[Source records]
_ _ _

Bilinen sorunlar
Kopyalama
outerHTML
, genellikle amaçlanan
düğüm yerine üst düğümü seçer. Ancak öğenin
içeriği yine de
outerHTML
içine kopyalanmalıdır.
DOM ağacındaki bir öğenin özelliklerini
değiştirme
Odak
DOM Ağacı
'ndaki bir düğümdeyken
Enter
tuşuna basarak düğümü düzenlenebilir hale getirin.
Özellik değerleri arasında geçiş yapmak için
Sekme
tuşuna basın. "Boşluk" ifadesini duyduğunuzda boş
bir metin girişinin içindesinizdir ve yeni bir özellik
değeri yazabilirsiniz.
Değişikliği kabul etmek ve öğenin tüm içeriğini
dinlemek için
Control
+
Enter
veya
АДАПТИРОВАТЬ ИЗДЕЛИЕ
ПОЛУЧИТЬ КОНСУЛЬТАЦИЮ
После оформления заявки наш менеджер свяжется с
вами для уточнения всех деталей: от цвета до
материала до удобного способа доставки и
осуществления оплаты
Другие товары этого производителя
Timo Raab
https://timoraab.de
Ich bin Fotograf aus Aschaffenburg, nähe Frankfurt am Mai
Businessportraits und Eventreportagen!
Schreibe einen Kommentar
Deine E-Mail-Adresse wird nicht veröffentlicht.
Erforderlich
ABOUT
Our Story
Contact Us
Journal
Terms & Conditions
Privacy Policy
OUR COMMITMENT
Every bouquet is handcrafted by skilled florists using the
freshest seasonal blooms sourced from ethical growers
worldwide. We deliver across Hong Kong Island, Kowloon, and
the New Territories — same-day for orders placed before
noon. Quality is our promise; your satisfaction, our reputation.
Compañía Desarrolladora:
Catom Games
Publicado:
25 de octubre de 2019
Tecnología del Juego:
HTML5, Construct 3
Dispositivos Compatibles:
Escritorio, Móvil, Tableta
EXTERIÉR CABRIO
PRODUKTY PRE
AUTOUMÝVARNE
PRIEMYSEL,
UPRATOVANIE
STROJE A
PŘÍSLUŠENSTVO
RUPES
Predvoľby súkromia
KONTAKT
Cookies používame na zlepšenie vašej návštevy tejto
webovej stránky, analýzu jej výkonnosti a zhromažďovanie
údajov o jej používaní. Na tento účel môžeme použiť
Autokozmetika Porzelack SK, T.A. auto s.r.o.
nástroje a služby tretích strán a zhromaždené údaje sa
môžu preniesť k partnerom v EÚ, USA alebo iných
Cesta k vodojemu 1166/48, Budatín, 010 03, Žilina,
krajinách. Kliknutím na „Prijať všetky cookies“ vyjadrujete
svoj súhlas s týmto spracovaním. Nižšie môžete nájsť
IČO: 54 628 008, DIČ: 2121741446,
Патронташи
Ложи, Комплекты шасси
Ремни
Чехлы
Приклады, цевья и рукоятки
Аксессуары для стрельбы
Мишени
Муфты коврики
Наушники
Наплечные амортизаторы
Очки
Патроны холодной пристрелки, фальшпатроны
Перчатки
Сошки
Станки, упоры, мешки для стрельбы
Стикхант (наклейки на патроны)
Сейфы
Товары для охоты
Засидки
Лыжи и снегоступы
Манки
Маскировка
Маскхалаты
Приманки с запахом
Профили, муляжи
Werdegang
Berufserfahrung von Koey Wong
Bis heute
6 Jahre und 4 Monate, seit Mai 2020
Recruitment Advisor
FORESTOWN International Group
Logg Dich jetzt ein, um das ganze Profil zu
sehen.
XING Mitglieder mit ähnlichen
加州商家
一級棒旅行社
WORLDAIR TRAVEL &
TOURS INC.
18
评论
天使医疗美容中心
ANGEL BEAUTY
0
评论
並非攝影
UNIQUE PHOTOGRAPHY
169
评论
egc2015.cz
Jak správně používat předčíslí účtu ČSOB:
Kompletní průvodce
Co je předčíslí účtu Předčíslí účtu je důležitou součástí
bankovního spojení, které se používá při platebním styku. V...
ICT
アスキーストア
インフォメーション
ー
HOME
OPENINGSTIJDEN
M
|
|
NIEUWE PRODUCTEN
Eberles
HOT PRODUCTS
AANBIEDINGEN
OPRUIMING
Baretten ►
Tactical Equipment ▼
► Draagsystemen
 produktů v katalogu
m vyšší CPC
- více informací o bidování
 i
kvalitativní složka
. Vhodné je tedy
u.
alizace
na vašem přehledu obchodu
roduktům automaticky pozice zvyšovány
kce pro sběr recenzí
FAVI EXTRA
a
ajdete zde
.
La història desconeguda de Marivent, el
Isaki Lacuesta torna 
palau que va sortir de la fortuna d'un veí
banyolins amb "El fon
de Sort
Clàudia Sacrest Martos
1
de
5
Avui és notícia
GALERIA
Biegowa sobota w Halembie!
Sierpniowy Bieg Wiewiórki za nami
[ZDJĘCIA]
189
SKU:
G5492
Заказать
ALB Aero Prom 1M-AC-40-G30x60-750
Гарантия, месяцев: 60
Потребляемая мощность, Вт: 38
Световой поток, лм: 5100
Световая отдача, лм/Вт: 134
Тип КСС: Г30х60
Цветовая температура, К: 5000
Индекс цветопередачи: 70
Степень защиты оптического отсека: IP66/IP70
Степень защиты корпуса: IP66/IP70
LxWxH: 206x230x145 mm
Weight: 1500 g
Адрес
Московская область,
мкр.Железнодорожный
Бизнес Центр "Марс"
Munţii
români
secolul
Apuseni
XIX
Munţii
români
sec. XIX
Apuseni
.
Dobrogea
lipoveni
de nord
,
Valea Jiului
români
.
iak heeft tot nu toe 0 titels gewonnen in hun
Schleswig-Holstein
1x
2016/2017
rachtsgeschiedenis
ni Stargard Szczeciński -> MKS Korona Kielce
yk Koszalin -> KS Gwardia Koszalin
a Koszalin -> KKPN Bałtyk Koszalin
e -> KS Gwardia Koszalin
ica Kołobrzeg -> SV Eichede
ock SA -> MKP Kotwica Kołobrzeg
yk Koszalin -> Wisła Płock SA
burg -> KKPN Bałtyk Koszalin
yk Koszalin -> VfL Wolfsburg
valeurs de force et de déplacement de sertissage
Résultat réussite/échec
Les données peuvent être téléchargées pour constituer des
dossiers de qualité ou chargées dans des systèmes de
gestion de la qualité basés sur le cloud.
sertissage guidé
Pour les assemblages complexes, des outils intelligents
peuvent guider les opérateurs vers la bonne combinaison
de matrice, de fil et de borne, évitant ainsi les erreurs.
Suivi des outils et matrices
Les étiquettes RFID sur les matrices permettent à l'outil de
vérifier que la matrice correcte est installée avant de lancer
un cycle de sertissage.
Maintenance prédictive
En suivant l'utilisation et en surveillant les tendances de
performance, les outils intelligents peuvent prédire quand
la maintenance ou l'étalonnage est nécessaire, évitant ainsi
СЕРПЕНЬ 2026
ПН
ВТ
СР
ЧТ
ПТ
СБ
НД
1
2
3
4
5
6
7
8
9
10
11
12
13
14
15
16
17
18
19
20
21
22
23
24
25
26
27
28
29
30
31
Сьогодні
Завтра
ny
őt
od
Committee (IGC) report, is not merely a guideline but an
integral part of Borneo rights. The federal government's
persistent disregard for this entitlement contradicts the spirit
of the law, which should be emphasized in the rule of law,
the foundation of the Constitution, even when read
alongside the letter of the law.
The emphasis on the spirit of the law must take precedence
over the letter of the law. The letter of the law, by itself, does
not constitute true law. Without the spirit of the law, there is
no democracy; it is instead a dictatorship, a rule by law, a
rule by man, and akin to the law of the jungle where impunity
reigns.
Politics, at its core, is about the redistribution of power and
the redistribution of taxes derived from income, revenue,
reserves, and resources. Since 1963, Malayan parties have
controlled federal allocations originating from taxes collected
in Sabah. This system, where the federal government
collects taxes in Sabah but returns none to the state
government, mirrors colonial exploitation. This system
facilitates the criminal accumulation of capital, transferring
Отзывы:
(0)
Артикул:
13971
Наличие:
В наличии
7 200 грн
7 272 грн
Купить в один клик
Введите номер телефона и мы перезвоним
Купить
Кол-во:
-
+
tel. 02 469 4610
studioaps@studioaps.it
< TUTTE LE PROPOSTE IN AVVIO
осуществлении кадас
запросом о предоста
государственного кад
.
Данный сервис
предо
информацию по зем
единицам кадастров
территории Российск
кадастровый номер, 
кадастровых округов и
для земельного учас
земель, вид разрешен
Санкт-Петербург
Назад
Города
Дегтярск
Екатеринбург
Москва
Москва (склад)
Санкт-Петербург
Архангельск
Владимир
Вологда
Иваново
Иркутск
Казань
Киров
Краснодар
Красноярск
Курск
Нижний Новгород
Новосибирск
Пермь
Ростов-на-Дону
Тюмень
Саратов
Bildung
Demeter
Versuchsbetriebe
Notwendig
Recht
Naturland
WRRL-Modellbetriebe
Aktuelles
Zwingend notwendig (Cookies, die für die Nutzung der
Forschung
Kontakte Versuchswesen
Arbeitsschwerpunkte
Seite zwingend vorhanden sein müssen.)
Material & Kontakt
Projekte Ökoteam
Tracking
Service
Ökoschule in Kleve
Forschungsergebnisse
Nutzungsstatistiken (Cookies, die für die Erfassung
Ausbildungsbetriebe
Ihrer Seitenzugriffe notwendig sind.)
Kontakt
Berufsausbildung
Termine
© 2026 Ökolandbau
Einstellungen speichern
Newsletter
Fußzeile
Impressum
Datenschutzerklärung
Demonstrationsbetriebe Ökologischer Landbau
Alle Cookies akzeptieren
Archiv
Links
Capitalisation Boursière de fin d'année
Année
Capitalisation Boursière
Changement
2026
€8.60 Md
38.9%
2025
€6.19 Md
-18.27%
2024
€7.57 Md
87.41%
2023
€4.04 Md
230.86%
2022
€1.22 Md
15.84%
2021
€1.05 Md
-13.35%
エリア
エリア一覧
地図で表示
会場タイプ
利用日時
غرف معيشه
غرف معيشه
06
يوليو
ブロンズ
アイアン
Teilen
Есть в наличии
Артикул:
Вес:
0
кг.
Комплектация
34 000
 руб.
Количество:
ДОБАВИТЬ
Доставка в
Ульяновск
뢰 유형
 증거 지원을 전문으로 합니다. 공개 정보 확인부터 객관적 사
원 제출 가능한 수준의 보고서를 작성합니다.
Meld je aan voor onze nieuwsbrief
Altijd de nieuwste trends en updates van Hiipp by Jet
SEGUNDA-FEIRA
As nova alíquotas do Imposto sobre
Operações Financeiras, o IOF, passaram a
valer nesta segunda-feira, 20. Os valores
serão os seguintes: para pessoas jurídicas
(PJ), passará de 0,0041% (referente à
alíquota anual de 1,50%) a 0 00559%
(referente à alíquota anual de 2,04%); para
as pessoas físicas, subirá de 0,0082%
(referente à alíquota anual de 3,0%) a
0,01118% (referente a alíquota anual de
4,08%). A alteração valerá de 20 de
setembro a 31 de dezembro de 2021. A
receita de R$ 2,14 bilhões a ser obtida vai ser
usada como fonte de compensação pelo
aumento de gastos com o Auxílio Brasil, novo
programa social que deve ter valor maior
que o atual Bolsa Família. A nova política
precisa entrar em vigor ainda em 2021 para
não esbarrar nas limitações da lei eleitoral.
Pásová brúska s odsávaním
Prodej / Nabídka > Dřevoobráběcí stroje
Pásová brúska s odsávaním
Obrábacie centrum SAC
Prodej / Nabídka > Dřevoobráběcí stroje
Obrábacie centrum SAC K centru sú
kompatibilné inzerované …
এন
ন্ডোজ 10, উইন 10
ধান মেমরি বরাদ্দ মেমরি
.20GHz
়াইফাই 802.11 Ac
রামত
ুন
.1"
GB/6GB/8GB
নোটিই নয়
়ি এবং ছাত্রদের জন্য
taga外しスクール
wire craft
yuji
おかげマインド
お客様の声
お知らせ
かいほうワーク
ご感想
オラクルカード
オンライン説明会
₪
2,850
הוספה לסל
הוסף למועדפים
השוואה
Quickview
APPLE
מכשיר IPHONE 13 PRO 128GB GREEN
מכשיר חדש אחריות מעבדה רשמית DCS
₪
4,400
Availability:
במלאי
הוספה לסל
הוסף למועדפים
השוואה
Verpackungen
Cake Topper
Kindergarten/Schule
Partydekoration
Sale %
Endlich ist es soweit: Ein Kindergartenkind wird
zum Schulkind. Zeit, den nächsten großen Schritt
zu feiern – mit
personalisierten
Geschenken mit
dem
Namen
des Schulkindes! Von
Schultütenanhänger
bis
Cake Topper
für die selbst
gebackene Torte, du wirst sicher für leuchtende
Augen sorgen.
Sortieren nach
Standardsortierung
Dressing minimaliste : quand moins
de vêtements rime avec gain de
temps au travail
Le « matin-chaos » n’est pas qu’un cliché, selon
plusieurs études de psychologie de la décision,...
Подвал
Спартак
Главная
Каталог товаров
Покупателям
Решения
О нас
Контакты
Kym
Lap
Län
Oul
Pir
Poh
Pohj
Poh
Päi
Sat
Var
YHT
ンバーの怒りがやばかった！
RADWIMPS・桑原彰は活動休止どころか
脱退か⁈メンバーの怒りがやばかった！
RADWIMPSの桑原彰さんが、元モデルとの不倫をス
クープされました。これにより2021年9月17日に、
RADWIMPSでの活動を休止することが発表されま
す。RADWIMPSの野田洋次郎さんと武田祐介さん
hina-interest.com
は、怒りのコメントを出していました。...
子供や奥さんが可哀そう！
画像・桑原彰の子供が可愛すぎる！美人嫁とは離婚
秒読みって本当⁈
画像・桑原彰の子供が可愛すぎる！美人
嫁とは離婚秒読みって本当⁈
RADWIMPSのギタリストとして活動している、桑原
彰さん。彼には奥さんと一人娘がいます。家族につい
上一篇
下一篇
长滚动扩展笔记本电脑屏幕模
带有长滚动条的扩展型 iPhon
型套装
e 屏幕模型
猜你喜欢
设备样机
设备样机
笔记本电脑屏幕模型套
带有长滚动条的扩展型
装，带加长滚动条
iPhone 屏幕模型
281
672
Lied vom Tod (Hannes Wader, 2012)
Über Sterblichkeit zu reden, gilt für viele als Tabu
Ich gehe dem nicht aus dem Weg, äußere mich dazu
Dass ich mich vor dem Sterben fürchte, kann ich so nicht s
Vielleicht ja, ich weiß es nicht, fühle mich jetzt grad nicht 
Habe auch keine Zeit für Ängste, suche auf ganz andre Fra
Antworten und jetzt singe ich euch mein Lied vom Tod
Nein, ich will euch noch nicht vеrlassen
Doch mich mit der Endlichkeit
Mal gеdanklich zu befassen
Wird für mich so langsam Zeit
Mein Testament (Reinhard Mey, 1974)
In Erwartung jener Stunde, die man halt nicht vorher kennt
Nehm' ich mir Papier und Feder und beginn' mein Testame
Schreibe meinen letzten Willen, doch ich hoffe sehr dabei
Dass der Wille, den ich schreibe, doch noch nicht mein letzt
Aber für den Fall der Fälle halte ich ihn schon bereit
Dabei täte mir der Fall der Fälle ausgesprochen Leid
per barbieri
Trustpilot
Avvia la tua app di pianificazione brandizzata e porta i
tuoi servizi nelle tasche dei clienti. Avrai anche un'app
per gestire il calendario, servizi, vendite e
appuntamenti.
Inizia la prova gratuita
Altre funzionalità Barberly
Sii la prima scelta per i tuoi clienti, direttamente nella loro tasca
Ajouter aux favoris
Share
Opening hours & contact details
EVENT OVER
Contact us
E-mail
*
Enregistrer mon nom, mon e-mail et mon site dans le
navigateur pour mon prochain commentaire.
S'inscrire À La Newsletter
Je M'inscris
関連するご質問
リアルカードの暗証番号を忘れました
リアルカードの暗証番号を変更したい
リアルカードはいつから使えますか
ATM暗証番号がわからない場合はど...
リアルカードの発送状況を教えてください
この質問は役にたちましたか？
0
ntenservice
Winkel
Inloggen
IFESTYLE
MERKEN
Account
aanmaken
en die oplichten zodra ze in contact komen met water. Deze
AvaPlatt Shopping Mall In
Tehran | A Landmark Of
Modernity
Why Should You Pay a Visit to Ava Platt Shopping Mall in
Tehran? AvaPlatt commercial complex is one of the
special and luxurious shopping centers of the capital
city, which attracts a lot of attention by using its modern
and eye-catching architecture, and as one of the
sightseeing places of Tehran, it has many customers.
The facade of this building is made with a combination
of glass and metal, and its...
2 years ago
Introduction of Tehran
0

_ _ _

▸ **Your goal**
Retype exactly the lines of the data above that fall between the line with "controlled federal allocations" and the line with "Forschungsergebnisse", inclusive, and add nothing.

▸ **Result**
controlled federal allocations originating from taxes collected
in Sabah. This system, where the federal government
collects taxes in Sabah but returns none to the state
government, mirrors colonial exploitation. This system
facilitates the criminal accumulation of capital, transferring
Отзывы:
(0)
Артикул:
13971
Наличие:
В наличии
7 200 грн
7 272 грн
Купить в один клик
Введите номер телефона и мы перезвоним
Купить
Кол-во:
-
+
tel. 02 469 4610
studioaps@studioaps.it
< TUTTE LE PROPOSTE IN AVVIO
осуществлении кадас
запросом о предоста
государственного кад
.
Данный сервис
предо
информацию по зем
единицам кадастров
территории Российск
кадастровый номер, 
кадастровых округов и
для земельного учас
земель, вид разрешен
Санкт-Петербург
Назад
Города
Дегтярск
Екатеринбург
Москва
Москва (склад)
Санкт-Петербург
Архангельск
Владимир
Вологда
Иваново
Иркутск
Казань
Киров
Краснодар
Красноярск
Курск
Нижний Новгород
Новосибирск
Пермь
Ростов-на-Дону
Тюмень
Саратов
Bildung
Demeter
Versuchsbetriebe
Notwendig
Recht
Naturland
WRRL-Modellbetriebe
Aktuelles
Zwingend notwendig (Cookies, die für die Nutzung der
Forschung
Kontakte Versuchswesen
Arbeitsschwerpunkte
Seite zwingend vorhanden sein müssen.)
Material & Kontakt
Projekte Ökoteam
Tracking
Service
Ökoschule in Kleve
Forschungsergebnisse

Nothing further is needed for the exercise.